Nightmare imagery and nauseating body horror are trademarks of infamous genre director David Cronenberg. His works such as The Fly or Videodrome are unforgettable, in which the Canadian, in addition to disturbing abysses, also intelligently reflects on the relationship between man and technology.
With Crimes of the Future, Cronenberg has returned to cinema in 2022 with his first feature film since 2014’s Maps to the Stars. If you haven’t yet seen the fantastic work, which caused a furor of scandal before its premiere at the Cannes Film Festival, you can stream Crimes of the Future now on your Amazon Prime subscription.
Crimes of the Future celebrates the post-apocalypse with bizarre bodies and surgical sex
In his latest film, Cronenberg paints a picture of a decaying, post-apocalyptic future.

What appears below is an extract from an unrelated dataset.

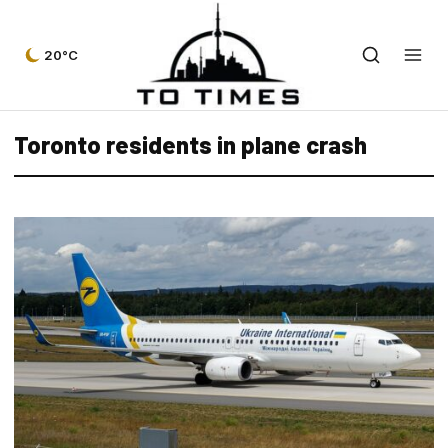
20°C
Toronto residents in plane crash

Here, people can barely feel emotions like pain, with some uncontrollably growing new organs in their bodies.
The plot of Crimes of the Future revolves primarily around Saul Tenser (Viggo Mortensen), who has developed a kind of performance art show out of these superfluous organs with his partner Caprice (Léa Seydoux). In each of their performances, they are watched by the National Organ Registry, while a mysterious group that feeds on plastic wants to usher in the next stage of humanity.
Sounds like a pure David Cronenberg film, but nowhere near as shocking or provocative as it was made out to be in advance. Before the premiere at the Cannes Film Festival, the director himself said in an interview that he was sure people from the audience would leave the room within the first five minutes.
Behind the scandal is a smart sci-fi film about life after horror
Suddenly, Crimes of the Future was hyped up to scandal hype that would disgust its audience and have potential for panic attacks. Even though the sci-fi horror depicts grotesque bodies, lustful surgeries and bizarre acts almost elegantly, it is at the same time a very quiet, reduced film with a very high proportion of dialogue.
While Cronenberg has always been about recognizing chilling deformities and strange excesses as exciting new potential, Crimes of the Future is now an apt post-body horror film.
After all the possibilities of transformations have been played out, the director now thinks about how a new human existence can emerge in the midst of all the nightmare images and bizarre manifestations. At the very end, Cronenberg finds a comforting final image for this.